13.4 Pointer and Array

We will try to correlate the following two facts, which we have learnt before using Pointers and Array:

• Array elements are always stored in contiguous memory locations.

• A pointer when incremented always points to an immediately next location of its type.

Suppose we have an array num[ ] = { 24, 34, 12, 44, 56, 17 }. The following figure shows how this array is located in memory.

Here is a program that prints out the memory locations in which the elements of this array are stored.

void main( )

{

int num[ ] = { 24, 34, 12, 44, 56, 17 } ;

int i ;

for ( i = 0 ; i <= 5 ; i++ )

{

printf ( "\nelement no. %d ", i ) ;

printf ( "address = %u", &num[i] ) ;

}

}

The output of this program would look like this:

element no. 0 address = 65512

element no. 1 address = 65514

element no. 2 address = 65516

element no. 3 address = 65518

element no. 4 address = 65520

element no. 5 address = 65522

Note that the array elements are stored in contiguous memory locations, each element occupying two bytes, since it is an integer array. When you run this program, you may get different addresses, but what is certain is that each subsequent address would be 2 bytes (4 bytes under Windows/Linux) greater than its immediate predecessor.

Our next two programs show ways in which we can access the elements of this array.

void main()

{

int num[ ] = { 24, 34, 12, 44, 56, 17 } ;

int i ;

for ( i = 0 ; i <= 5 ; i++ )

{

printf ( "\naddress = %u ", &num[i] ) ;

printf ( "element = %d", num[i] ) ;

}

}

The output of this program would be:

address = 65514 element = 34

address = 65516 element = 12

address = 65518 element = 44

address = 65520 element = 56

address = 65522 element = 17

This method of accessing array elements by using subscripted variables is already known to us.
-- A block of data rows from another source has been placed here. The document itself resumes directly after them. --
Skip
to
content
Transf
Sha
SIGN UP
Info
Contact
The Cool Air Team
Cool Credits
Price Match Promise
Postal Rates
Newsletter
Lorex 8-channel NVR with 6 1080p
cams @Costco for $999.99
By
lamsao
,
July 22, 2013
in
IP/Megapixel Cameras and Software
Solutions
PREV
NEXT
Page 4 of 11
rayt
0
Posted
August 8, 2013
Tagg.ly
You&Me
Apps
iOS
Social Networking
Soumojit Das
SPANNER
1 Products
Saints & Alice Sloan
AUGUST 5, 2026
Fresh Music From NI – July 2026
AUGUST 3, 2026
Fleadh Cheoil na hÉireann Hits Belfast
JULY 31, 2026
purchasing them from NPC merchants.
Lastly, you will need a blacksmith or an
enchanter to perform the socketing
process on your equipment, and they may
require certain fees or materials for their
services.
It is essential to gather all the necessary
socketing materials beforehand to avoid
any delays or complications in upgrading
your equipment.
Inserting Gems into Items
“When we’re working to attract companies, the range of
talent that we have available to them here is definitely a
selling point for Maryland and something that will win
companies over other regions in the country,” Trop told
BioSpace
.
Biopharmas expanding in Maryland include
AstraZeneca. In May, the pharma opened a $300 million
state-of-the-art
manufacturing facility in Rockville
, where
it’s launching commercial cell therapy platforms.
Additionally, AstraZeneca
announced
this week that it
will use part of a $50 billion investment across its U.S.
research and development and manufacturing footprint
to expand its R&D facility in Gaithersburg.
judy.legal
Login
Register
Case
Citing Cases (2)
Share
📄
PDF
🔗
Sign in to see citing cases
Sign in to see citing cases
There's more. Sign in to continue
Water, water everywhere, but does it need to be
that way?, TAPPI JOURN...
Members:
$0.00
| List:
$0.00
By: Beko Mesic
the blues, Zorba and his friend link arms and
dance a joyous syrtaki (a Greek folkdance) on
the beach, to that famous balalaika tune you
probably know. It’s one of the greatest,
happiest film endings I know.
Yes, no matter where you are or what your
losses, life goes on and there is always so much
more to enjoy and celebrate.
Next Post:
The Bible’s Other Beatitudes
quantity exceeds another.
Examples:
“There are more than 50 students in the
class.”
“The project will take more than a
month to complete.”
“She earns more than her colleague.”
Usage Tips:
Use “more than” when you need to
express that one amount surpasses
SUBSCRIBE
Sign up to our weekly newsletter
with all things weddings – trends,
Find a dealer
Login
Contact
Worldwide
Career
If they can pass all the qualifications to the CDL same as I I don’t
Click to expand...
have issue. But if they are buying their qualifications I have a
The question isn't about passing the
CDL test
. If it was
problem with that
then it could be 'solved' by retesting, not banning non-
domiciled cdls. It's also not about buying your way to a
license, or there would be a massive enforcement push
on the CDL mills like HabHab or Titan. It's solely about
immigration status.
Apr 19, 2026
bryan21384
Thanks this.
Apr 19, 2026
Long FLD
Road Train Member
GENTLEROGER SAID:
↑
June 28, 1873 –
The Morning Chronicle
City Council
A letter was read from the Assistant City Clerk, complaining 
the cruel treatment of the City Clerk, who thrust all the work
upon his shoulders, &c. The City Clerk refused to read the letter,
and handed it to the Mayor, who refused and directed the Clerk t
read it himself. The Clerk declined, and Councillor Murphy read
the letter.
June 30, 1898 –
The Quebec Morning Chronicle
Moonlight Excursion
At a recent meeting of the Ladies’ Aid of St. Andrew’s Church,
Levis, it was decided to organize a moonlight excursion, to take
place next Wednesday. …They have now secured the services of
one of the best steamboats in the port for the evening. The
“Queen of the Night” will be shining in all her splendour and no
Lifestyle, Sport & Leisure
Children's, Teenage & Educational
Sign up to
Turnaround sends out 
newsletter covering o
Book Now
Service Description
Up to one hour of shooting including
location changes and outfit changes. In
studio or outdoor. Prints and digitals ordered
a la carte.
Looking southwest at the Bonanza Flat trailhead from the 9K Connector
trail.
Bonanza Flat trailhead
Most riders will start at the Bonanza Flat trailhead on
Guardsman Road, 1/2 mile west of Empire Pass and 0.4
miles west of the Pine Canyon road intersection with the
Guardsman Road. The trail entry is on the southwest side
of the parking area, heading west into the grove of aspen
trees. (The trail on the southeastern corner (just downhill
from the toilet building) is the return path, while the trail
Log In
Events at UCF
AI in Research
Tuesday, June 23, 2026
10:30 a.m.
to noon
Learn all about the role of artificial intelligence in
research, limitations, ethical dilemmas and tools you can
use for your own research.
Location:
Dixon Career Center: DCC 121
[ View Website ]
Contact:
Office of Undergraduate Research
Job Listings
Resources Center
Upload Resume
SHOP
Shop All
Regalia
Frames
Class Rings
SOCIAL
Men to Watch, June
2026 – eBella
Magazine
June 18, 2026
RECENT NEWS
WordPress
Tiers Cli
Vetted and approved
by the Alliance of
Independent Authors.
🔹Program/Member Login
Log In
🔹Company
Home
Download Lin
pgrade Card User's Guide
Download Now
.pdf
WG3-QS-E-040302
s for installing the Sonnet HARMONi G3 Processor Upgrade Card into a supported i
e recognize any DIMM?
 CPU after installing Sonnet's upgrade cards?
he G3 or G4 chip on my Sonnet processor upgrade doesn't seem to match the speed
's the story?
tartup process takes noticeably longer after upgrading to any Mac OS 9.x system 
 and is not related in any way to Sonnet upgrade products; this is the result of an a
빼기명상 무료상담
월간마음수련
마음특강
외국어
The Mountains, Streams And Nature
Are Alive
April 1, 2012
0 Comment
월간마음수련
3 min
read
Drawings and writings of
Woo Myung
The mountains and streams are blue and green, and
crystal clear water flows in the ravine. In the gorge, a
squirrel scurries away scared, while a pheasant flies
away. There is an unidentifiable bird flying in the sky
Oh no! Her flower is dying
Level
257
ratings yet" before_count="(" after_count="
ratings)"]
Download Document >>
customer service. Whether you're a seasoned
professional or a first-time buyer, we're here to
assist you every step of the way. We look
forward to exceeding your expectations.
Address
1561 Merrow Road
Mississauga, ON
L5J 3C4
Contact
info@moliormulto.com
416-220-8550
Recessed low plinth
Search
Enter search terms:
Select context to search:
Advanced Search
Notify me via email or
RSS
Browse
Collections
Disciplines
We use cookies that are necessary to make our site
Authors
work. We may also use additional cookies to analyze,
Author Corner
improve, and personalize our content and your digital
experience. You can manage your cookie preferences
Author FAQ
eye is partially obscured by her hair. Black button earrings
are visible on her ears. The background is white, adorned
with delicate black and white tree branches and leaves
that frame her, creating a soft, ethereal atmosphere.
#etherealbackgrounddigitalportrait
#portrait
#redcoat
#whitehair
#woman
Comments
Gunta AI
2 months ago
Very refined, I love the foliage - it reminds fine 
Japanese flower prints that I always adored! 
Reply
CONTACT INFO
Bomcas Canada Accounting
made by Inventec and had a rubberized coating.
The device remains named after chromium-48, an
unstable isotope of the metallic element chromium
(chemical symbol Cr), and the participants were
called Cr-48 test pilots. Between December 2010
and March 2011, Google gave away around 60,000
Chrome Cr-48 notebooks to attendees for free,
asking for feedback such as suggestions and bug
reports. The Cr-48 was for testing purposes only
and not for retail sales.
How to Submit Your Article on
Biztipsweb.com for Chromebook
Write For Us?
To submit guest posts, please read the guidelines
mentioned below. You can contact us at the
This method has in fact been given here for easy comparison with the next method, which accesses the array elements using pointers.

Void main( )

{

int num[ ] = { 24, 34, 12, 44, 56, 17 } ;

int i, *j ;

j= &num[0] ; /* assign address of zeroth element */

for ( i = 0 ; i <= 5 ; i++ )

{

printf ( "\naddress = %u ", j ) ;

printf ( "element = %d", *j ) ; j++ ; /* increment pointer to point to next location */

}

}

The output of this program would be:

address = 65512 element = 24

address = 65514 element = 34

address = 65516 element = 12

address = 65518 element = 44

address = 65520 element = 56

address = 65522 element = 17

In this program, to begin with we have collected the base address of the array (address of the 0th element) in the variable j using the statement,

j = &num[0] ; /* assigns address 65512 to j */

When we are inside the loop for the first time, j contains the address 65512, and the value at this address is 24. These are printed using the statements,

printf ( "\naddress = %u ", j ) ; printf ( "element = %d", *j ) ;

On incrementing j it points to the next memory location of its type (that is location no. 65514). But location no. 65514 contains the second element of the array, therefore when the printf( ) statements are executed for the second time they print out the second element of the array and its address (i.e. 34 and 65514)... and so on till the last element of the array has been printed.

Obviously, a question arises as to which of the above two methods should be used when? Accessing array elements by pointers is always faster than accessing them by subscripts. However, from the point of view of convenience in programming we should observe the following:

Array elements should be accessed using pointers if the elements are to be accessed in a fixed order, say from beginning to end, or from end to beginning, or every alternate element or any such definite logic.

Instead, it would be easier to access the elements using a subscript if there is no fixed logic in accessing the elements. However, in this case also, accessing the elements by pointers would work faster than subscripts.